** ASSIGNMENT **
Which lines of the records contain the word "CATAMARCA"? Show each of them.

(Extracted page text data)
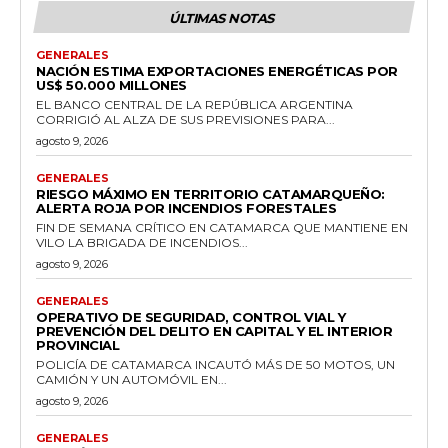
ÚLTIMAS NOTAS
GENERALES
NACIÓN ESTIMA EXPORTACIONES ENERGÉTICAS POR
US$ 50.000 MILLONES
EL BANCO CENTRAL DE LA REPÚBLICA ARGENTINA
CORRIGIÓ AL ALZA DE SUS PREVISIONES PARA...
agosto 9, 2026
GENERALES
RIESGO MÁXIMO EN TERRITORIO CATAMARQUEÑO:
ALERTA ROJA POR INCENDIOS FORESTALES
FIN DE SEMANA CRÍTICO EN CATAMARCA QUE MANTIENE EN
VILO LA BRIGADA DE INCENDIOS...
agosto 9, 2026
GENERALES
OPERATIVO DE SEGURIDAD, CONTROL VIAL Y
PREVENCIÓN DEL DELITO EN CAPITAL Y EL INTERIOR
PROVINCIAL
POLICÍA DE CATAMARCA INCAUTÓ MÁS DE 50 MOTOS, UN
CAMIÓN Y UN AUTOMÓVIL EN...
agosto 9, 2026
GENERALES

** SOLUTION TO THE PROBLEM **
FIN DE SEMANA CRÍTICO EN CATAMARCA QUE MANTIENE EN
POLICÍA DE CATAMARCA INCAUTÓ MÁS DE 50 MOTOS, UN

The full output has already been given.